Arnobius conceived of God as so transcendent that he deprived God of any connection with the world or even care for the world; he regarded Christ as God but of a lower rank, one who teaches the truth about the highest God and in this way rescues human souls from final destruction; he thought that human souls do not come immediately from the highest God and that by their nature they are beings endowed with an intermediate dignity, which means that they are immortal if they know Christ, but mortal if they do not know Him (and such souls are destroyed in the end). Arnobius the Elder is not a Doctor of the Church. His apology demonstrates a feeble knowledge of Christian doctrine and is written in a pathetic style, yet the very failings of his apology are revealing. The apology did not have any greater influence on later apologists.

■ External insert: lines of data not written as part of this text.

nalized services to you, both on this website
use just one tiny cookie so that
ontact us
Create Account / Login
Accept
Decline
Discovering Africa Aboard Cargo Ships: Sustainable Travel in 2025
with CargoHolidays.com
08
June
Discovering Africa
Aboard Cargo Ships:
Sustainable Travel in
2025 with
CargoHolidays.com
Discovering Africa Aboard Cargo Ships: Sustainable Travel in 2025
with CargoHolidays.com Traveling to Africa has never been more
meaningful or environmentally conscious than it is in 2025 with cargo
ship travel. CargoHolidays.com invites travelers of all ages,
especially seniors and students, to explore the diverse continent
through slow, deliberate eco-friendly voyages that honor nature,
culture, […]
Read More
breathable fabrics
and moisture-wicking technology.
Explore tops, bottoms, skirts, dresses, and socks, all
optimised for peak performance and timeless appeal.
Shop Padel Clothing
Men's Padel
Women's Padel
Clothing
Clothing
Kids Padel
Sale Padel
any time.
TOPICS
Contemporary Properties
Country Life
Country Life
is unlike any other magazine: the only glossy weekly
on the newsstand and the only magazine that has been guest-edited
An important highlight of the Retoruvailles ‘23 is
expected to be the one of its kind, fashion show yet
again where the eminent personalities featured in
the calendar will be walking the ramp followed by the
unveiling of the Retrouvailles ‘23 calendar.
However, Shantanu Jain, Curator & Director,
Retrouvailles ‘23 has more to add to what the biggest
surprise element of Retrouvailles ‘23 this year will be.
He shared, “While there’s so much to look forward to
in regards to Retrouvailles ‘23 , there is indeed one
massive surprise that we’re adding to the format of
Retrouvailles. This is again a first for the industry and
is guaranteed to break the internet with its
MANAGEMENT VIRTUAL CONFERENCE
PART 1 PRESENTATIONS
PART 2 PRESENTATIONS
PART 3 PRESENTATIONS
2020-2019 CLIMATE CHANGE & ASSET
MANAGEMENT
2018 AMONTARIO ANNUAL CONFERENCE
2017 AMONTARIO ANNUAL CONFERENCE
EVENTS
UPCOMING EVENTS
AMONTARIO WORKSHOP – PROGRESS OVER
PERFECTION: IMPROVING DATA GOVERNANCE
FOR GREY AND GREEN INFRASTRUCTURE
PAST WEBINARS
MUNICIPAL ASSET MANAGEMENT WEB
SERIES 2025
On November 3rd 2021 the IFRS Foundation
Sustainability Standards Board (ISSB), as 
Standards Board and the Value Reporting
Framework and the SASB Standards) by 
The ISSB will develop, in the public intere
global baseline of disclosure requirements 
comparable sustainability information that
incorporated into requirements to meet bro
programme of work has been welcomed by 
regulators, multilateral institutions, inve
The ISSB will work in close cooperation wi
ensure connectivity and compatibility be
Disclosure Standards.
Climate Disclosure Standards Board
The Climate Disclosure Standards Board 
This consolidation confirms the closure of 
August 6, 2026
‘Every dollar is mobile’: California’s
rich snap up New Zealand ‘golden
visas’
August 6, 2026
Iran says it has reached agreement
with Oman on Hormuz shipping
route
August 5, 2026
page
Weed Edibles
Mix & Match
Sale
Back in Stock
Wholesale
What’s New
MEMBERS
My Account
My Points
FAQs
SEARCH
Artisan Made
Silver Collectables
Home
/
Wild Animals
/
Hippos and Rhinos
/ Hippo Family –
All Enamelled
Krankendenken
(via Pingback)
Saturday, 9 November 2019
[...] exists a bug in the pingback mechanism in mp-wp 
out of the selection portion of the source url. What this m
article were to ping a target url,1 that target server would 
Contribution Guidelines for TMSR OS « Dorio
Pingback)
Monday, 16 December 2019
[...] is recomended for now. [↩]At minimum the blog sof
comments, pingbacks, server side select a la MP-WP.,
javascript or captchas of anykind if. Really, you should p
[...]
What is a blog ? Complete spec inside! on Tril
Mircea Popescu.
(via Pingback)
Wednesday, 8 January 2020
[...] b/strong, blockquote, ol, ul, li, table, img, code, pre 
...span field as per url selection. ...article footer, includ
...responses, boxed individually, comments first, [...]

The philosophical sources of Arnobius’ thought were Epicurianism, Lucretius, Gnosticism, and Hermeticism. He also drew upon the Greek apologists (including Clement of Alexandria). Arnobius was a follower of a peculiar Skepticism which did not so much deny the natural ability of the reason to know the truth as it considered the limits of the reason, since even apart from revelation the human reason encounters many mysteries. He was an opponent of innate knowledge, and the French materialist Le Mettrie cited Arnobius when he arged that all our cognition is based on sense perception.

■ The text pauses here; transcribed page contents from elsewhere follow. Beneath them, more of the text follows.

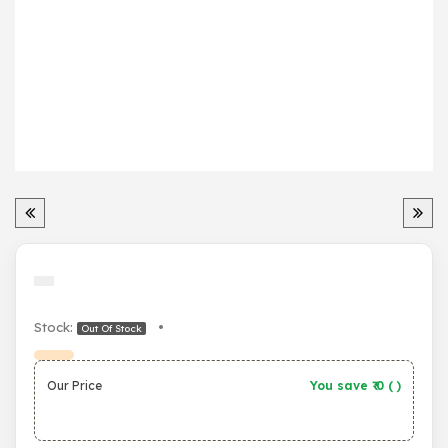
Stock:
•
Out Of Stock
Our Price
You save ₹
0
(
)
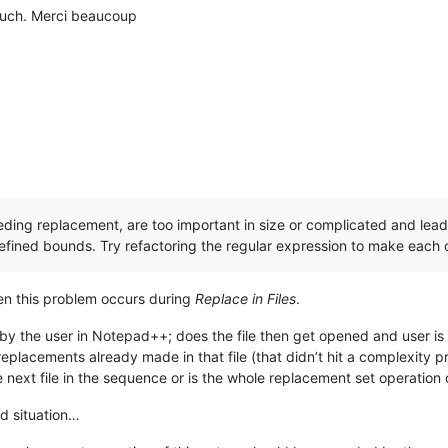
much. Merci beaucoup
 needing replacement, are too important in size or complicated and le
efined bounds. Try refactoring the regular expression to make eac
 this problem occurs during
Replace in Files
.
d by the user in Notepad++; does the file then get opened and user is l
replacements already made in that file (that didn’t hit a complexity p
 next file in the sequence or is the whole replacement set operation
od situation…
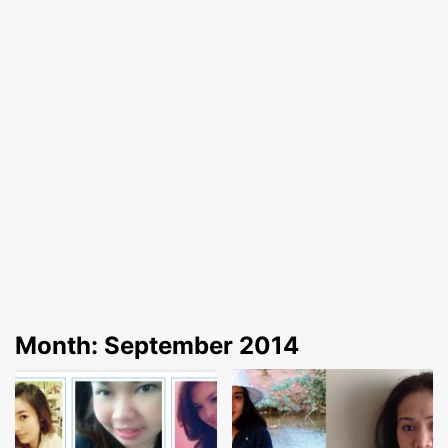
Month:
September 2014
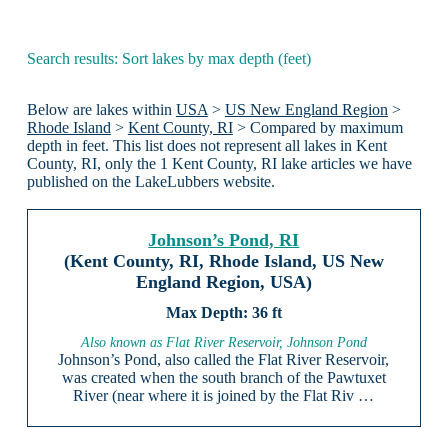
Search results: Sort lakes by max depth (feet)
Below are lakes within
USA
>
US New England Region
>
Rhode Island
>
Kent County, RI
> Compared by maximum
depth in feet. This list does not represent all lakes in Kent
County, RI, only the 1 Kent County, RI lake articles we have
published on the LakeLubbers website.
Johnson’s Pond, RI
(Kent County, RI, Rhode Island, US New
England Region, USA)
36 ft
Also known as Flat River Reservoir, Johnson Pond
Johnson’s Pond, also called the Flat River Reservoir,
was created when the south branch of the Pawtuxet
River (near where it is joined by the Flat Riv …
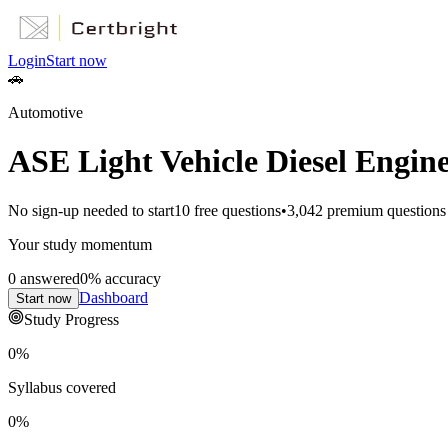
Login
Start now
🚗
Automotive
ASE Light Vehicle Diesel Engine
No sign-up needed to start
10
free questions
•
3,042
premium questions
Your study momentum
0
answered
0
% accuracy
Dashboard
Start now
Study Progress
0
%
Syllabus covered
0
%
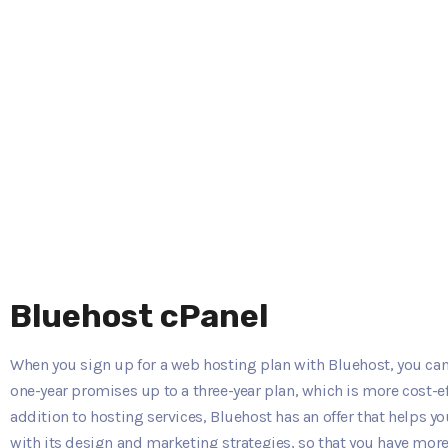
Bluehost cPanel
When you sign up for a web hosting plan with Bluehost, you can
one-year promises up to a three-year plan, which is more cost-eff
addition to hosting services, Bluehost has an offer that helps 
with its design and marketing strategies, so that you have more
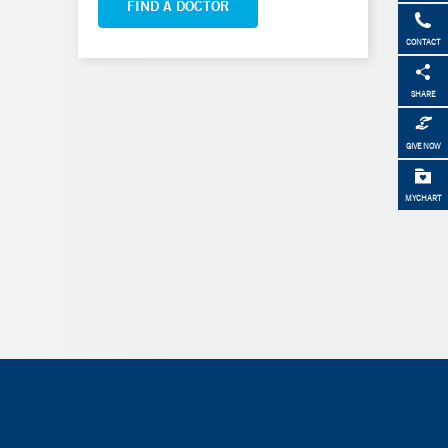
FIND A DOCTOR
CONTACT
SHARE
GIVE NOW
MYCHART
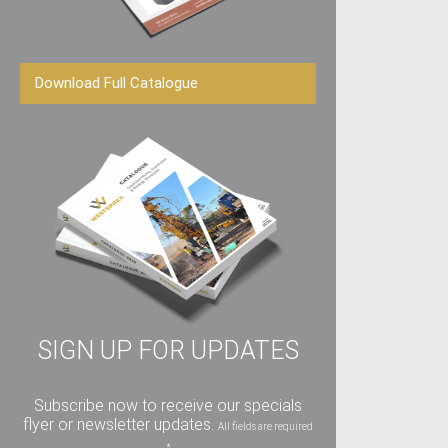
Download Full Catalogue
SIGN UP FOR UPDATES
Subscribe now to receive our specials
flyer or newsletter updates.
All fields are required
*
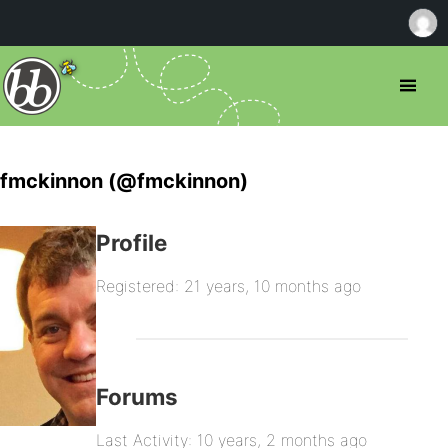
fmckinnon (@fmckinnon)
Profile
Registered: 21 years, 10 months ago
Forums
Last Activity: 10 years, 2 months ago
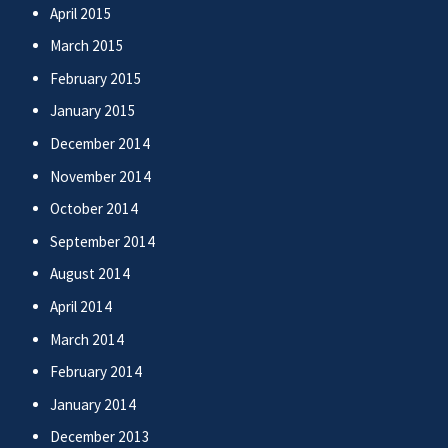
April 2015
March 2015
February 2015
January 2015
December 2014
November 2014
October 2014
September 2014
August 2014
April 2014
March 2014
February 2014
January 2014
December 2013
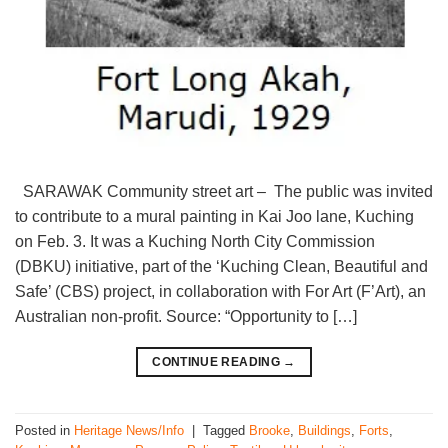
SARAWAK Community street art – The public was invited
to contribute to a mural painting in Kai Joo lane, Kuching
on Feb. 3. It was a Kuching North City Commission
(DBKU) initiative, part of the ‘Kuching Clean, Beautiful and
Safe’ (CBS) project, in collaboration with For Art (F’Art), an
Australian non-profit. Source: “Opportunity to […]
CONTINUE READING
→
Posted in
Heritage News/Info
|
Tagged
Brooke
,
Buildings
,
Forts
,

Arnobius’ language and vocabulary were often studied in the late third and early fourth century as an example of Latin rhetoric. Arnobius defended the literary values of the Gospels.
K. Morawski, Przyczynek do znajomości pisarzy chrześcijańskich Arnobiusza i Laktancjusza [A contribution to knowledge of the Christian writers Arnobius and Lactantius], SPAU 8 (1920); F. Gabarrou, Arnobius, son oeuvre, P 1921 (bibliogr.); K. Morawski, Schylek literatury rzymskiej po Chr. [The decline of Roman literature after Christ], Kr 1921, 159–165; A. J. Festugière, La doctrine des “viri novi” sur l’origine et le sort des âmes d’après Arnobius, in: Mémorial Lagrange, P 1940, 97–132; E. Rapisarda, Arnobio, Catania 1946; G. Bardy, RAC I 709–711; Gilson HFS 50–52, 560–561; B. Amata, Problemi di antropologia arnobiana, R 1984; idem, L’apologia cristiana di Arnobio di Sicca come ricerca della verità assoluta, Salesianum 51 (1989) n. 1, 47–70; S. Pieszczoch, EK I 941.